Ветры, касаясь снежных покровов, взбивали белый пух, поднимая в воздух пушистые хлопья, которые, медленно кружась, повисали над землей не то облаком, не то туманом. Казалось, их касание должно быть мягким и пушистым. Но стоило подставить щеку – и вместо ласки пуха кожу царапало множество острых осколков льда.

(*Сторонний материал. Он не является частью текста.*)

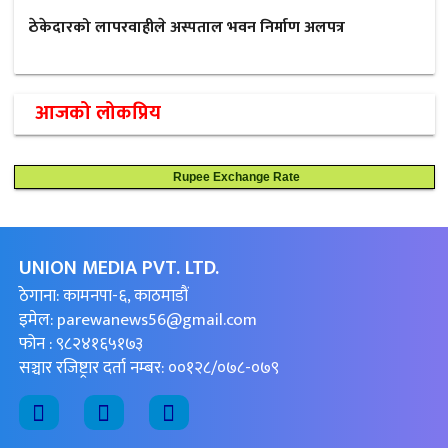
ठेकेदारको लापरवाहीले अस्पताल भवन निर्माण अलपत्र
आजको लोकप्रिय
Rupee Exchange Rate
UNION MEDIA PVT. LTD.
ठेगाना: कामनपा-६, काठमाडौं
इमेल:
parewanews56@gmail.com
फोन : ९८२४१६५१७३
सञ्चार रजिष्ट्रार दर्ता नम्बर: ००१२८/०७८-०७९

"Если бы утро было солнечным, этот ледяной танец был бы прекрасен, – подумалось ей и глаза девушки наполнились грустью, губы едва заметно поджались. – Льдинки сияли бы в его лучах, переливаясь всеми цветами радуги. И танцующие мерцающие огоньки были бы подобны звездопаду – тому мгновению чудес, когда каждый может загадать свое заветное желание, зная, что оно исполнится… Я бы загадала… – ее взгляд, оторвавшись от земли, поднялся к небесам, ища в их бледных покровах отблеск луча мечты. – Быстрее вернуться домой! К родным, дорогим людям, к отцу, дяде, Сати, к моей маленькой Ашти… – великие боги, как же она соскучилась! По всем сразу и по каждому в отдельности. – И к Шамашу, моему дорогому, любимому, единственному… – девушка на миг зажмурилась, чувствуя, что глаза наполняются горячими, словно огонь, слезами. – Домой! – и не важно, что ее караван стоял у врат Курунфа – самого непонятного и оттого пугающе страшного из городов мира снежной пустыни. – Достаточно сделать шаг, нагоняя будущее, и страх уйдет… – почувствовав горечь странной, необъяснимой боли, поспешила успокоить себя молодая караванщица: – Ничего, ничего, я со всем разберусь. Выясню, в чем там дело, что это за город такой – Курунф, – Мати с каким-то непонятным, необъяснимым упрямством вновь и вновь повторяла это название, оставившее в ее памяти четкий, неизгладимый след – знак на белом покрове пустыни, который не сотрет ветер, не оплавит солнце, не скроет под своим тяжелым пологом вечность. Куфа и Курунф – она помнила имена лишь этих городов. – А Куфа не людской оазис. Может, и Курунф тоже. Но даже если и так… Раз уж я не боюсь Мертвого города, то и этот не заставит меня дрожать от страха! – она выпрямилась, откинув голову назад. – Я войду в него! Разгадаю его тайну, и… Замки растают, словно были отлиты изо льда, врата откроются, подчиняясь словам заклятья, и я смогу не только выйти из его круга, но и вывести всех. Я должна! Должна вернуться! Потому что иначе… Нет, – она упрямо мотнула головой. – Иначе не может быть!" – ее глаза, глядевшие в небеса, искали в его божественных просторах защиту и опору. Но не находили ничего, кроме еще одной пустыни – такой же серой и безликой, как и земная. Там, где не светят ни солнце, ни луна, ни звезды, не место надежде.